Para ahli iklim mulai melihat model Bermuda sebagai contoh yang layak dipelajari wilayah lain. Syaratnya memang tidak sederhana, karena dibutuhkan curah hujan yang memadai dan iklim yang tepat.

Namun kelebihannya jelas: murah, rendah teknologi, dan sudah teruji selama berabad-abad. Di kota-kota yang terus menghadapi tekanan kekeringan, sistem seperti ini menawarkan alternatif selain mengandalkan jaringan air terpusat yang rentan.

Atap putih juga membantu rumah tetap sejuk, manfaat yang penting di Bermuda karena banyak rumah dapat bertahan tanpa pendingin udara. Dalam satu sistem, penghuni mendapat perlindungan dari hujan, panas, dan kekurangan air sekaligus.
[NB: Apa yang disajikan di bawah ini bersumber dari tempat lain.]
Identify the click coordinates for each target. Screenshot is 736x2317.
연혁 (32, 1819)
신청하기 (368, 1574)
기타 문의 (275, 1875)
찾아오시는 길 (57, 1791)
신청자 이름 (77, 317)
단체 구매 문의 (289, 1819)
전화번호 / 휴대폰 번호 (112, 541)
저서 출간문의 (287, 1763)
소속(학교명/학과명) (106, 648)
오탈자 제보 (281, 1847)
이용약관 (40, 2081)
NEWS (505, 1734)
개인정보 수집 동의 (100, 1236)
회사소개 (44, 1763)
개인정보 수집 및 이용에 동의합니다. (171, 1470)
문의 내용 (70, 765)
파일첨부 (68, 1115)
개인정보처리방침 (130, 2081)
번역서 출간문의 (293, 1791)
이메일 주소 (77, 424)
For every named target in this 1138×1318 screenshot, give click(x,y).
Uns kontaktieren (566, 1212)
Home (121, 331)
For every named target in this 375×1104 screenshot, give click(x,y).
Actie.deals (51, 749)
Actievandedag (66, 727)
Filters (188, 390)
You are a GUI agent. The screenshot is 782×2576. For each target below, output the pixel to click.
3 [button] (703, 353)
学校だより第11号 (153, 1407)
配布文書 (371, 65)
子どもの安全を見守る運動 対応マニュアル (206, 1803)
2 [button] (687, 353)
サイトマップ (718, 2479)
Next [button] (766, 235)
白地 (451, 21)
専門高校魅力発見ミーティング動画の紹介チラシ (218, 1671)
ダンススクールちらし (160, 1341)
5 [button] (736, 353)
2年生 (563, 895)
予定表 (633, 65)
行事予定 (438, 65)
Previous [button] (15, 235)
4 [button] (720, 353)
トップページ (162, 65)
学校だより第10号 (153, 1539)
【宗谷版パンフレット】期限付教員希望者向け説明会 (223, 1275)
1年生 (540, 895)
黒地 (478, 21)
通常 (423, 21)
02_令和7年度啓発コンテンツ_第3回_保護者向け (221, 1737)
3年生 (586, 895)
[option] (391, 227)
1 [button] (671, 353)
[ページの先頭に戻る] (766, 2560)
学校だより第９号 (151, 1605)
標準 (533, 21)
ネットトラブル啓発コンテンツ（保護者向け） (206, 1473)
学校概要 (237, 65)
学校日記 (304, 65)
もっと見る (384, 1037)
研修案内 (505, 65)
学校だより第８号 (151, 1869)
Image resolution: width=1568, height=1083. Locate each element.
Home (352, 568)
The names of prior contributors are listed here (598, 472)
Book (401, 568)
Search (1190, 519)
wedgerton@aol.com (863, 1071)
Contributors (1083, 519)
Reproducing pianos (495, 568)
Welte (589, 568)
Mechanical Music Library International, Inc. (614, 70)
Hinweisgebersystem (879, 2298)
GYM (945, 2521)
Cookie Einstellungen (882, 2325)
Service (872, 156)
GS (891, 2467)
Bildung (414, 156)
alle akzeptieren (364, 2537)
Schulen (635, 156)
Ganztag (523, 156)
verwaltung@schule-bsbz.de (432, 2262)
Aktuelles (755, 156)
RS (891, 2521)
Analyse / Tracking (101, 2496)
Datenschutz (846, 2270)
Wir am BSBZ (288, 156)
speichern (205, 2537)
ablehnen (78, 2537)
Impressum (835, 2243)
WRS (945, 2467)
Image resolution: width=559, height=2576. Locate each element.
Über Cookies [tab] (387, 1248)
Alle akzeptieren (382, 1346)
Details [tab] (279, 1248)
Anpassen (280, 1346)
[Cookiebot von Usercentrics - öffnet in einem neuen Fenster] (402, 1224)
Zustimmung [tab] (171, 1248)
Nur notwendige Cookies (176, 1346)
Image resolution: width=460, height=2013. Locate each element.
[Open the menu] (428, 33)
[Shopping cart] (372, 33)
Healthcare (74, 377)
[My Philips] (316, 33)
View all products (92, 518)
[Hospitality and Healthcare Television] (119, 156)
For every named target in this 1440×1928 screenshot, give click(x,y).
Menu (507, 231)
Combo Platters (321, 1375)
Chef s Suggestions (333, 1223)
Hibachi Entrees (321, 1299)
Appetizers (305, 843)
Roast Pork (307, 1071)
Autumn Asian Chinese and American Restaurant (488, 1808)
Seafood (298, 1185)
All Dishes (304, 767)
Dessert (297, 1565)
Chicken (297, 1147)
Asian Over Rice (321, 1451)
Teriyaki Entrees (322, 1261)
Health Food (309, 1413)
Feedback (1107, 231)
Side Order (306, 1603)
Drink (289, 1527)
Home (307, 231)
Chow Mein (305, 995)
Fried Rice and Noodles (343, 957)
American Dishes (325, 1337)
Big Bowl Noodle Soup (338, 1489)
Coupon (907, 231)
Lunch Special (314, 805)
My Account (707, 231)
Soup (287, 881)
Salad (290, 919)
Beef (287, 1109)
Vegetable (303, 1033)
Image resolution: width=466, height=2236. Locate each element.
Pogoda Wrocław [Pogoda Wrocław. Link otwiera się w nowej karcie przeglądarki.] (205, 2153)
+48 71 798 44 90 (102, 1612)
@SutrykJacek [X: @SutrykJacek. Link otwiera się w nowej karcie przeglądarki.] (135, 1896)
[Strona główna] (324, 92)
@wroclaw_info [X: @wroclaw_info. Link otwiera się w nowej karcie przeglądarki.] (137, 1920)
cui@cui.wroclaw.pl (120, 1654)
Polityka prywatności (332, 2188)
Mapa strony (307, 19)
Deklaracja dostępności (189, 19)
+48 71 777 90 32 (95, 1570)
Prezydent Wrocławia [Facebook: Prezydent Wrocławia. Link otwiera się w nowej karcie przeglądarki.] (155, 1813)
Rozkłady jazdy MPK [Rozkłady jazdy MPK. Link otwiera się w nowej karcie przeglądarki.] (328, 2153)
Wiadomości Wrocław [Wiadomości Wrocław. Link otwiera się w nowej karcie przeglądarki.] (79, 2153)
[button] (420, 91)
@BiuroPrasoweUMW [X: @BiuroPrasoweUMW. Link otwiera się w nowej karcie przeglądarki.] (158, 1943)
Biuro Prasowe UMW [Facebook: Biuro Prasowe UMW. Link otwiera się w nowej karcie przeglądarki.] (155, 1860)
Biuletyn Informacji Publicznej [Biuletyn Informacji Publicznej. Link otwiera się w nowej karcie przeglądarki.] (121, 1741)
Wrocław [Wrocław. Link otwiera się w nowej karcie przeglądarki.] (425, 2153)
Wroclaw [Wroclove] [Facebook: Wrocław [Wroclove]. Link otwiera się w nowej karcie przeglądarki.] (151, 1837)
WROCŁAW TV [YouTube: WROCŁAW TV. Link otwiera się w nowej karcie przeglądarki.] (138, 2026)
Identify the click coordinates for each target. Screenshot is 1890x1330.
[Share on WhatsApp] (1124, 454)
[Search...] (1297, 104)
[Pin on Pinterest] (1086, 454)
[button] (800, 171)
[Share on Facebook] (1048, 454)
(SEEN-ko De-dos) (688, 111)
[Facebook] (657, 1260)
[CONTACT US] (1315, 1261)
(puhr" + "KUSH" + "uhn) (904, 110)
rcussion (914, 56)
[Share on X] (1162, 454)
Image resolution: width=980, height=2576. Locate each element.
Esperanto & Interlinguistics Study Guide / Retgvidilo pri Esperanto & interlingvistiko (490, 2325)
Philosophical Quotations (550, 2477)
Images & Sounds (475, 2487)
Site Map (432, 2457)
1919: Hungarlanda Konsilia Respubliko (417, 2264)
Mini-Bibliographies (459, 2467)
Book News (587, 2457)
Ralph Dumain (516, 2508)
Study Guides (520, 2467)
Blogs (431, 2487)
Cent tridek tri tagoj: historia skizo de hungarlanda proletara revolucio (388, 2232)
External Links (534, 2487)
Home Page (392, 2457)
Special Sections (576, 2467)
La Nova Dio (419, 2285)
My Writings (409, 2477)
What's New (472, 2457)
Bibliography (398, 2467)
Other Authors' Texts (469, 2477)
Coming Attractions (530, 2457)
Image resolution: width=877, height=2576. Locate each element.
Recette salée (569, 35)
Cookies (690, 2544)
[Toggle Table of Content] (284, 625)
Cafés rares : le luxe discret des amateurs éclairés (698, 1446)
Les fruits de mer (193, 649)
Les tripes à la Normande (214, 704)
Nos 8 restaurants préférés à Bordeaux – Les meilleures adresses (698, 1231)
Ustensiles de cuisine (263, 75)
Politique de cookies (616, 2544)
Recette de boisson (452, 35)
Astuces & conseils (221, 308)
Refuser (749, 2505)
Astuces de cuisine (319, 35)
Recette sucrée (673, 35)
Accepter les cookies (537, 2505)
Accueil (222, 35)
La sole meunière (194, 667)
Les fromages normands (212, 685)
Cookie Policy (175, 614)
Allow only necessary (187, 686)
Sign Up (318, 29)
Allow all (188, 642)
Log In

Bentuk dan materialnya juga membantu saat badai Atlantik datang setiap musim panas. Lempengan batu kapur yang berat tidak mudah terbang, sementara desain bertingkat memecah tekanan angin dan memperkuat ketahanan rumah.

Gabungan geometri, gravitasi, dan material lokal membuat atap Bermuda tetap bertahan sebagai infrastruktur yang sederhana tetapi multifungsi. Di pulau itu, atap benar-benar bekerja sebagai pelindung rumah, penyimpan air, dan penahan badai dalam satu sistem yang sama.